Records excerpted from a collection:

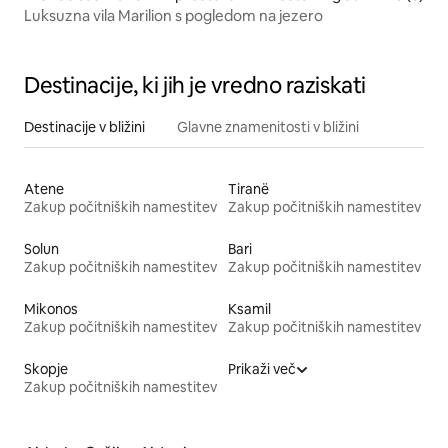
s
Luksuzna vila Marilion s pogledom na jezero
Destinacije, ki jih je vredno raziskati
Destinacije v bližini
Glavne znamenitosti v bližini
Atene
Tiranë
Zakup počitniških namestitev
Zakup počitniških namestitev
Solun
Bari
Zakup počitniških namestitev
Zakup počitniških namestitev
Mikonos
Ksamil
Zakup počitniških namestitev
Zakup počitniških namestitev
Skopje
Prikaži več
Zakup počitniških namestitev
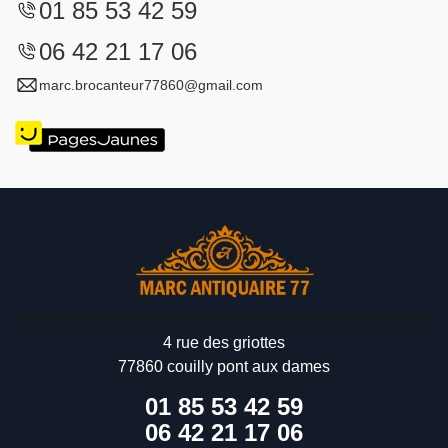
01 85 53 42 59
06 42 21 17 06
marc.brocanteur77860@gmail.com
4 rue des griottes
77860 couilly pont aux dames
01 85 53 42 59
06 42 21 17 06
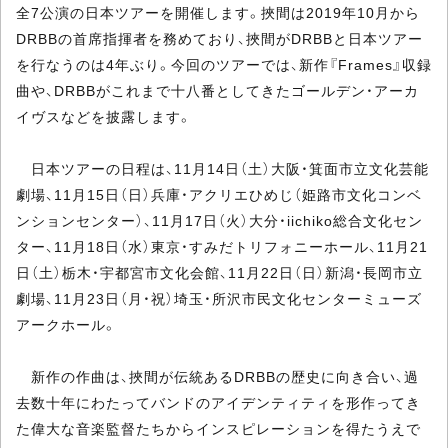
全7公演の日本ツアーを開催します。挾間は2019年10月から
DRBBの首席指揮者を務めており、挾間がDRBBと日本ツアー
を行なうのは4年ぶり。今回のツアーでは、新作『Frames』収録
曲や、DRBBがこれまで十八番としてきたゴールデン・アーカ
イヴスなどを披露します。
日本ツアーの日程は、11月14日（土）大阪・箕面市立文化芸能
劇場、11月15日（日）兵庫・アクリエひめじ（姫路市文化コンベ
ンションセンター）、11月17日（火）大分・iichiko総合文化セン
ター、11月18日（水）東京・すみだトリフォニーホール、11月21
日（土）栃木・宇都宮市文化会館、11月22日（日）新潟・長岡市立
劇場、11月23日（月・祝）埼玉・所沢市民文化センターミューズ
アークホール。
新作の作曲は、挾間が伝統あるDRBBの歴史に向き合い、過
去数十年にわたってバンドのアイデンティティを形作ってき
た偉大な音楽監督たちからインスピレーションを得たうえで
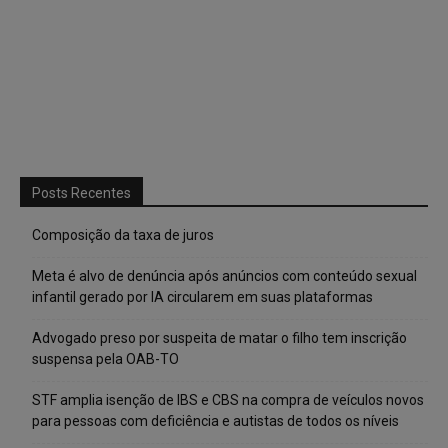
Posts Recentes
Composição da taxa de juros
Meta é alvo de denúncia após anúncios com conteúdo sexual
infantil gerado por IA circularem em suas plataformas
Advogado preso por suspeita de matar o filho tem inscrição
suspensa pela OAB-TO
STF amplia isenção de IBS e CBS na compra de veículos novos
para pessoas com deficiência e autistas de todos os níveis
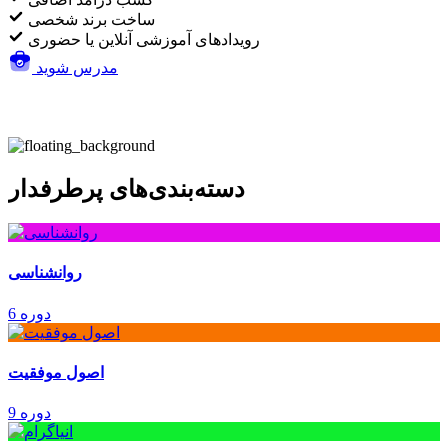
ساخت برند شخصی
رویدادهای آموزشی آنلاین یا حضوری
مدرس شوید
دسته‌بندی‌های پرطرفدار
روانشناسی
6 دوره
اصول موفقیت
9 دوره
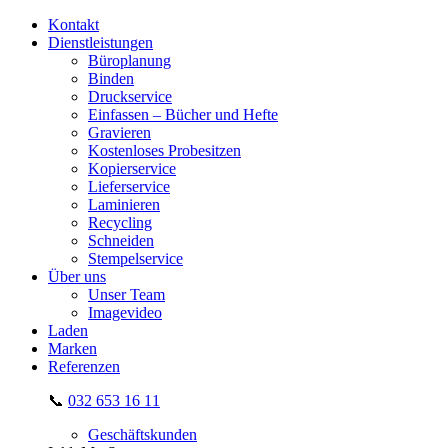
Kontakt
Dienstleistungen
Büroplanung
Binden
Druckservice
Einfassen – Bücher und Hefte
Gravieren
Kostenloses Probesitzen
Kopierservice
Lieferservice
Laminieren
Recycling
Schneiden
Stempelservice
Über uns
Unser Team
Imagevideo
Laden
Marken
Referenzen
📞
032 653 16 11
Geschäftskunden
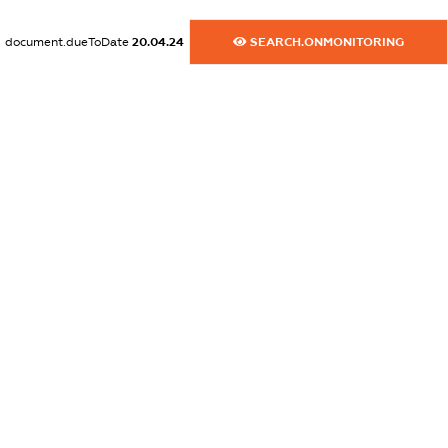
dossier.commercial_info.activity
document.dueToDate
20.04.24
SEARCH.ONMONITORING
XXXXXXXXXX
freemium.exampleText_1
freemium.exampleText_2
freemium.anonymousPerSearch2
FREEMIUM.DETAILS
FREEMIUM.REGISTER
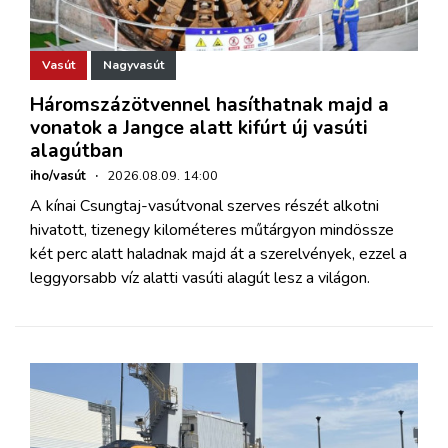
Vasút
Nagyvasút
Háromszázötvennel hasíthatnak majd a
vonatok a Jangce alatt kifúrt új vasúti
alagútban
iho/vasút
·
2026.08.09. 14:00
A kínai Csungtaj-vasútvonal szerves részét alkotni
hivatott, tizenegy kilométeres műtárgyon mindössze
két perc alatt haladnak majd át a szerelvények, ezzel a
leggyorsabb víz alatti vasúti alagút lesz a világon.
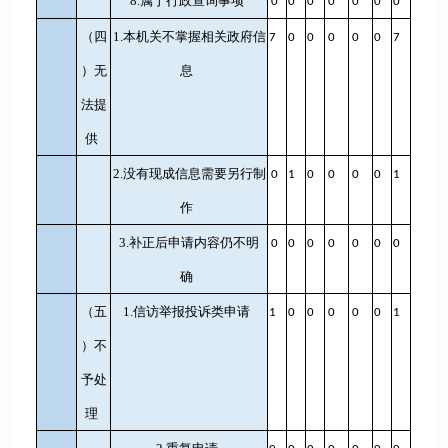
8.属于行政查询事项
0
0
0
0
0
0
0
（四
1.本机关不掌握相关政府信
7
0
0
0
0
0
7
）无
息
法提
供
2.没有现成信息需要另行制
0
1
0
0
0
0
1
作
3.补正后申请内容仍不明
0
0
0
0
0
0
0
确
（五
1.信访举报投诉类申请
1
0
0
0
0
0
1
）不
予处
理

» Goal of the exercise: Return the data verbatim, leaving out the pictures it holds.

» Task answer:
s
Luksuzna vila Marilion s pogledom na jezero
Destinacije, ki jih je vredno raziskati
Destinacije v bližini
Glavne znamenitosti v bližini
Atene
Tiranë
Zakup počitniških namestitev
Zakup počitniških namestitev
Solun
Bari
Zakup počitniških namestitev
Zakup počitniških namestitev
Mikonos
Ksamil
Zakup počitniških namestitev
Zakup počitniških namestitev
Skopje
Prikaži več
Zakup počitniških namestitev
01 85 53 42 59
06 42 21 17 06
marc.brocanteur77860@gmail.com
4 rue des griottes
77860 couilly pont aux dames
01 85 53 42 59
06 42 21 17 06
全7公演の日本ツアーを開催します。挾間は2019年10月から
DRBBの首席指揮者を務めており、挾間がDRBBと日本ツアー
を行なうのは4年ぶり。今回のツアーでは、新作『Frames』収録
曲や、DRBBがこれまで十八番としてきたゴールデン・アーカ
イヴスなどを披露します。
日本ツアーの日程は、11月14日（土）大阪・箕面市立文化芸能
劇場、11月15日（日）兵庫・アクリエひめじ（姫路市文化コンベ
ンションセンター）、11月17日（火）大分・iichiko総合文化セン
ター、11月18日（水）東京・すみだトリフォニーホール、11月21
日（土）栃木・宇都宮市文化会館、11月22日（日）新潟・長岡市立
劇場、11月23日（月・祝）埼玉・所沢市民文化センターミューズ
アークホール。
新作の作曲は、挾間が伝統あるDRBBの歴史に向き合い、過
去数十年にわたってバンドのアイデンティティを形作ってき
た偉大な音楽監督たちからインスピレーションを得たうえで
Posts Recentes
Composição da taxa de juros
Meta é alvo de denúncia após anúncios com conteúdo sexual
infantil gerado por IA circularem em suas plataformas
Advogado preso por suspeita de matar o filho tem inscrição
suspensa pela OAB-TO
STF amplia isenção de IBS e CBS na compra de veículos novos
para pessoas com deficiência e autistas de todos os níveis
ساخت برند شخصی
رویدادهای آموزشی آنلاین یا حضوری
مدرس شوید
دسته‌بندی‌های پرطرفدار
روانشناسی
6 دوره
اصول موفقیت
9 دوره
Kontakt
Dienstleistungen
Büroplanung
Binden
Druckservice
Einfassen – Bücher und Hefte
Gravieren
Kostenloses Probesitzen
Kopierservice
Lieferservice
Laminieren
Recycling
Schneiden
Stempelservice
Über uns
Unser Team
Imagevideo
Laden
Marken
Referenzen
📞
032 653 16 11
Geschäftskunden
dossier.commercial_info.activity
document.dueToDate
20.04.24
SEARCH.ONMONITORING
XXXXXXXXXX
freemium.exampleText_1
freemium.exampleText_2
freemium.anonymousPerSearch2
FREEMIUM.DETAILS
FREEMIUM.REGISTER
Vasút
Nagyvasút
Háromszázötvennel hasíthatnak majd a
vonatok a Jangce alatt kifúrt új vasúti
alagútban
iho/vasút
·
2026.08.09. 14:00
A kínai Csungtaj-vasútvonal szerves részét alkotni
hivatott, tizenegy kilométeres műtárgyon mindössze
két perc alatt haladnak majd át a szerelvények, ezzel a
leggyorsabb víz alatti vasúti alagút lesz a világon.
8.属于行政查询事项
0
0
0
0
0
0
0
（四
1.本机关不掌握相关政府信
7
0
0
0
0
0
7
）无
息
法提
供
2.没有现成信息需要另行制
0
1
0
0
0
0
1
作
3.补正后申请内容仍不明
0
0
0
0
0
0
0
确
（五
1.信访举报投诉类申请
1
0
0
0
0
0
1
）不
予处
理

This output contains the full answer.